Following its investigation into the ASX's "software issue" last November, ASIC has laid out a set of expectations for market operators and participants on how they should respond to future outages.
Written by Aimee Chanthadavong, Contributor

The Australian Securities and Investments Commission (ASIC) has concluded its investigation into the Australian Securities Exchange (ASX) software issues that arose when the refresh of its trade equity platform went live in November last year, causing the exchange to pause trade.

Off the back of this investigation, ASIC has released a report [PDF] outlining its expectations for market operators and participants when it comes to responding to future outages to improve market resilience.

Some of the specific expectations it outlined for market operators were the need to have a comprehensive test strategy that includes a wide coverage of systems and data; regular regression testing across the entire suite of test scenarios to demonstrate that any changes will not introduce defects; conduct simulation testing ahead of major market changes; and work with other market operators whenever a new trading system or major upgrade is being implemented to ensure all relevant connections operate as expected.

Additionally, ASIC said when it comes to business continuity and IT disaster recovery, it expects market operators to facilitate testing of simulated market outage events during their business continuity plan, and exercise recovery strategies or alternative arrangements as part of or in addition to standard business continuity plan exercises and tests.

Other expectations set out by ASIC for market operators include the need to develop automated systems and processes to proactively monitor for and identify market data issues and trading anomalies on its market in real-time, as well as refine policies and processes for providing participants.
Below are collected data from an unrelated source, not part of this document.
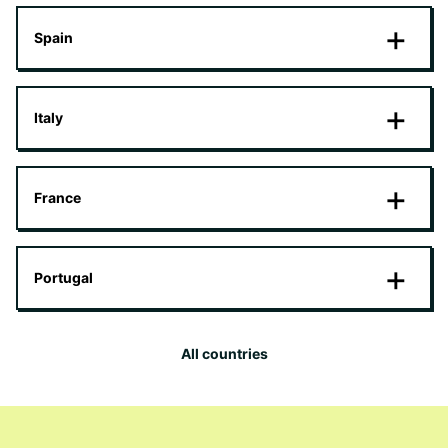
Spain
Italy
France
Portugal
All countries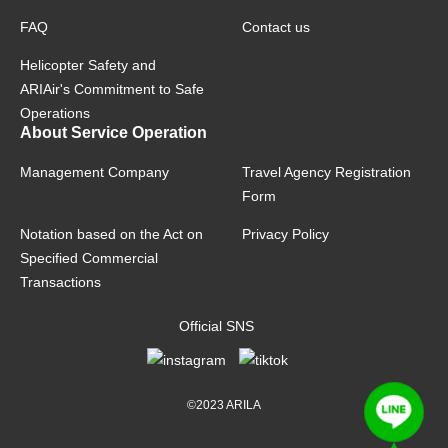
FAQ
Contact us
Helicopter Safety and
ARIAir's Commitment to Safe
Operations
About Service Operation
Management Company
Travel Agency Registration
Form
Notation based on the Act on
Privacy Policy
Specified Commercial
Transactions
Official SNS
©2023 ARILA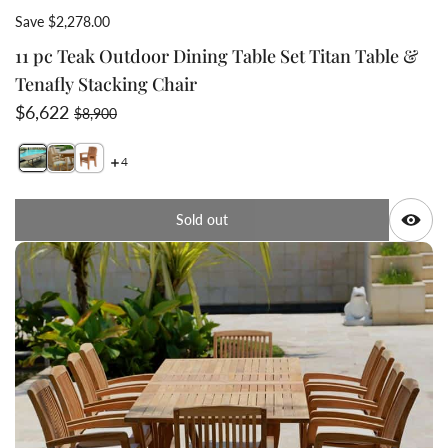
Save $2,278.00
11 pc Teak Outdoor Dining Table Set Titan Table &
Tenafly Stacking Chair
Sale price
Regular price
$6,622
$8,900
4
Switch featured image
Switch 11 pc Teak Out
Switch 11 pc 
Q
Sold out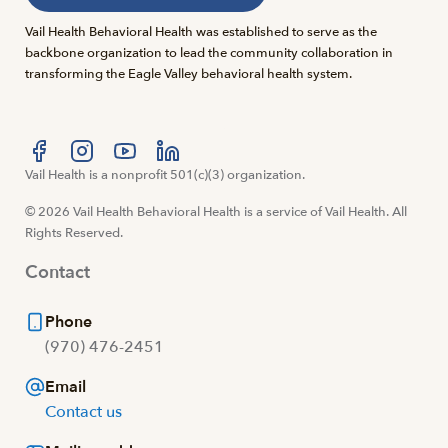
Vail Health Behavioral Health was established to serve as the
backbone organization to lead the community collaboration in
transforming the Eagle Valley behavioral health system.
Visit us at facebook
Vail Health is a nonprofit 501(c)(3) organization.
Visit us at instagram
Visit us at youtube
Visit us at linkedin
© 2026 Vail Health Behavioral Health is a service of Vail Health. All
Rights Reserved.
Contact
Phone
(970) 476-2451
Email
Contact us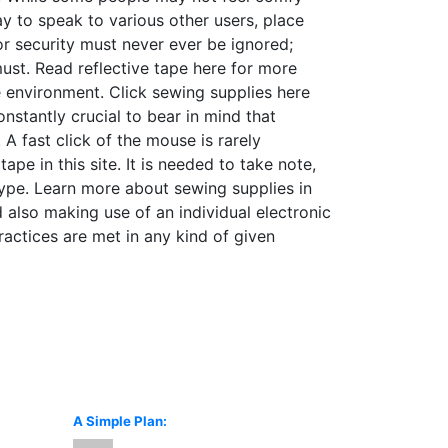
ay to speak to various other users, place
for security must never ever be ignored;
must. Read reflective tape here for more
e environment. Click sewing supplies here
stantly crucial to bear in mind that
A fast click of the mouse is rarely
pe in this site. It is needed to take note,
 type. Learn more about sewing supplies in
 also making use of an individual electronic
ctices are met in any kind of given
A Simple Plan: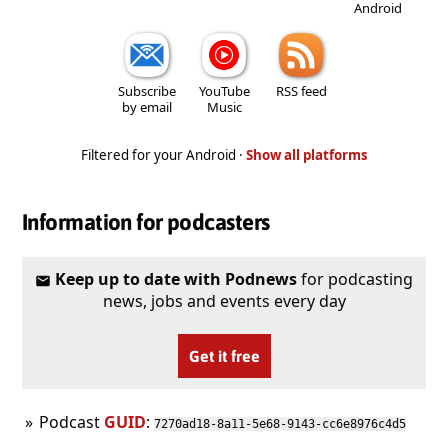
Android
Subscribe
YouTube
RSS feed
by email
Music
Filtered for your Android ·
Show all platforms
Information for podcasters
Keep up to date with Podnews
for podcasting
news, jobs and events every day
Get it free
Podcast
GUID
:
7270ad18-8a11-5e68-9143-cc6e8976c4d5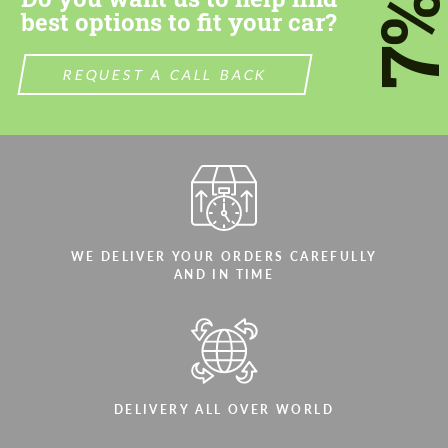
7
best options to fit your car?
REQUEST A CALL BACK
Agree to the processing of personal data
Agree to the processing of personal data
CONTACT ME
CONTACT ME
We speak your language
We speak your language
WE DELIVER YOUR ORDERS CAREFULLY
AND IN TIME
DELIVERY ALL OVER WORLD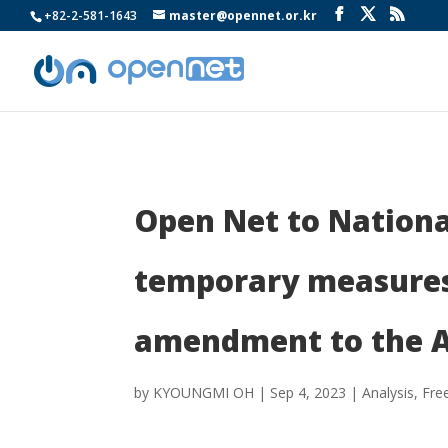
+82-2-581-1643
master@opennet.or.kr
Open Net to Nationa
temporary measures 
amendment to the A
by
KYOUNGMI OH
|
Sep 4, 2023
|
Analysis
,
Fre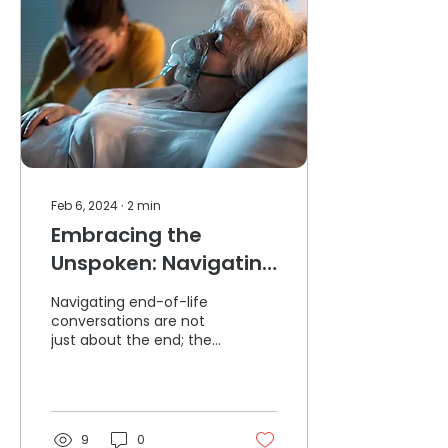
Feb 6, 2024
∙
2
min
Embracing the
Unspoken: Navigating
End-of-Life
Navigating end-of-life
Conversations
conversations are not
just about the end; they
are about honouring a
life lived and expressing
profound love.
9
0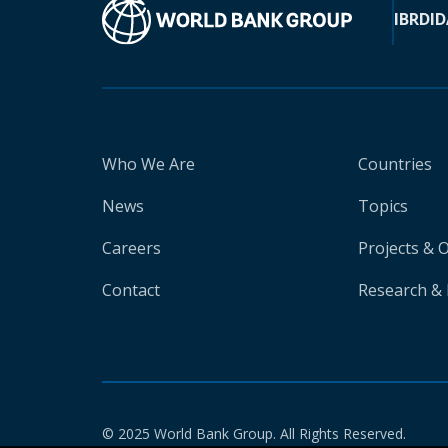
IBRD
ID
Who We Are
Countries
News
Topics
Careers
Projects & 
Contact
Research & 
© 2025 World Bank Group. All Rights Reserved.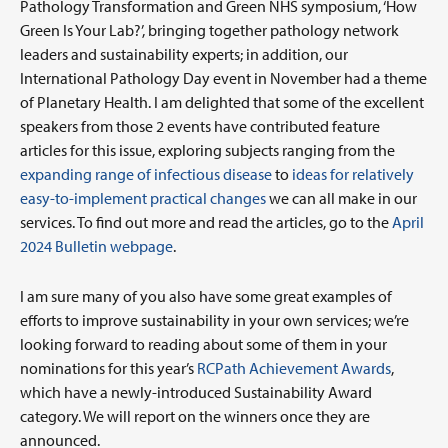
Pathology Transformation and Green NHS symposium, ‘How
Green Is Your Lab?’, bringing together pathology network
leaders and sustainability experts; in addition, our
International Pathology Day event in November had a theme
of Planetary Health. I am delighted that some of the excellent
speakers from those 2 events have contributed feature
articles for this issue, exploring subjects ranging from the
expanding range of infectious disease
to
ideas for relatively
easy-to-implement practical changes
we can all make in our
services. To find out more and read the articles, go to the
April
2024 Bulletin webpage
.
I am sure many of you also have some great examples of
efforts to improve sustainability in your own services; we’re
looking forward to reading about some of them in your
nominations for this year’s
RCPath Achievement Awards
,
which have a newly-introduced Sustainability Award
category. We will report on the winners once they are
announced.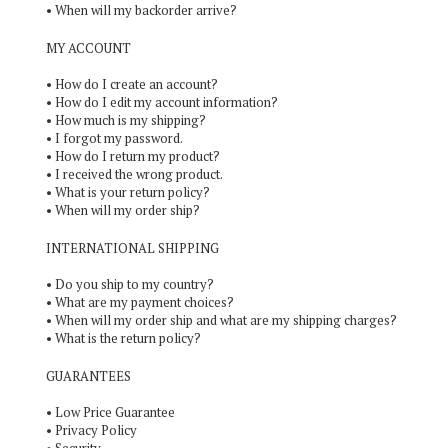
•
When will my backorder arrive?
MY ACCOUNT
•
How do I create an account?
•
How do I edit my account information?
•
How much is my shipping?
•
I forgot my password.
•
How do I return my product?
•
I received the wrong product.
•
What is your return policy?
•
When will my order ship?
INTERNATIONAL SHIPPING
•
Do you ship to my country?
•
What are my payment choices?
•
When will my order ship and what are my shipping charges?
•
What is the return policy?
GUARANTEES
•
Low Price Guarantee
•
Privacy Policy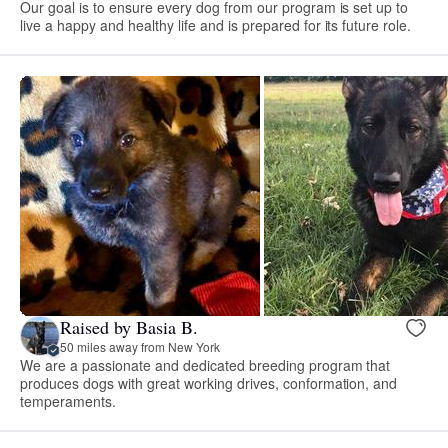
Our goal is to ensure every dog from our program is set up to
live a happy and healthy life and is prepared for its future role.
Raised by Basia B.
50 miles away from New York
We are a passionate and dedicated breeding program that
produces dogs with great working drives, conformation, and
temperaments.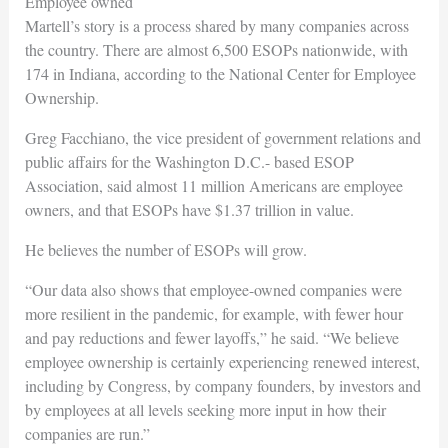
Employee owned
Martell’s story is a process shared by many companies across
the country. There are almost 6,500 ESOPs nationwide, with
174 in Indiana, according to the National Center for Employee
Ownership.
Greg Facchiano, the vice president of government relations and
public affairs for the Washington D.C.- based ESOP
Association, said almost 11 million Americans are employee
owners, and that ESOPs have $1.37 trillion in value.
He believes the number of ESOPs will grow.
“Our data also shows that employee-owned companies were
more resilient in the pandemic, for example, with fewer hour
and pay reductions and fewer layoffs,” he said. “We believe
employee ownership is certainly experiencing renewed interest,
including by Congress, by company founders, by investors and
by employees at all levels seeking more input in how their
companies are run.”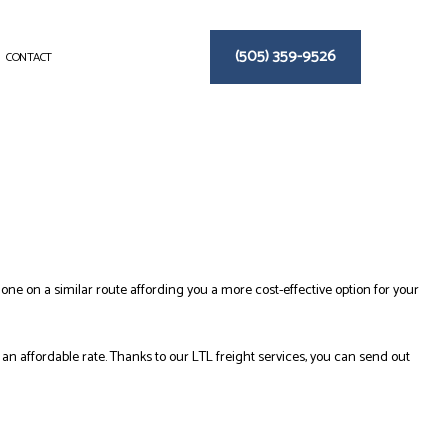
(505) 359-9526
CONTACT
 one on a similar route affording you a more cost-effective option for your
an affordable rate. Thanks to our LTL freight services, you can send out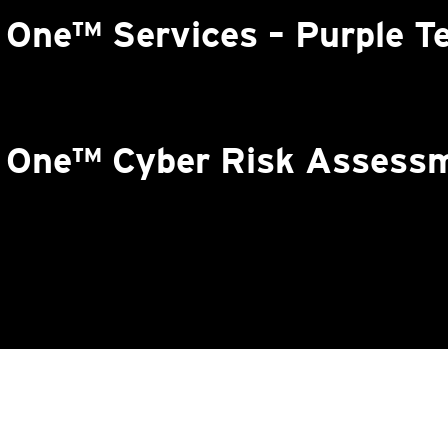
 One™ Services – Purple T
n One™ Cyber Risk Assess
"ASIC's actions today are all about ensuring the efficient and effective future operation of Australia's financial markets infrastructure. ASX and market participants must act to ensure that the market can function at all times, so that vital sources of capital are available to the economy," ASIC chair Joe Longo said.

ASIC's investigation also concluded that the ASX outage did not breach any of its licence conditions, but it has imposed three additional licence conditions on the exchange. These conditions are directed at mitigating risks for future upgrades, with specific emphasis on the oversight of the CHESS replacement program, that are scheduled to go live in April 2023.

"The new licence conditions are practical and are aligned with the action ASX is taking to improve the way we operate our business. Work to fulfil the new conditions is well underway. We are addressing each of the recommendations made in the report into the market outage and will appoint an independent expert to review our actions to meet the recommendations," ASX chief Dominic Stevens said in response to the new licencing conditions and market expectations set out of ASIC.

"Where relevant, we are applying lessons from the outage to CHESS replacement and are strengthening the project by appointing an independent expert to assess the assurance program.

"We are pleased that ASIC's investigation into the market outage is closed and that no breach of ASX's licence conditions was found. However, we will continue to invest to strengthen the quality of our infrastructure and reduce operational risk."

ASIC's investigation was conducted in addition to IBM's review into the outage, which concluded in August that the ASX outage was due to a number of shortcomings in the ASX Trade Refresh project, which resulted in a pause of trading on the day of go-live.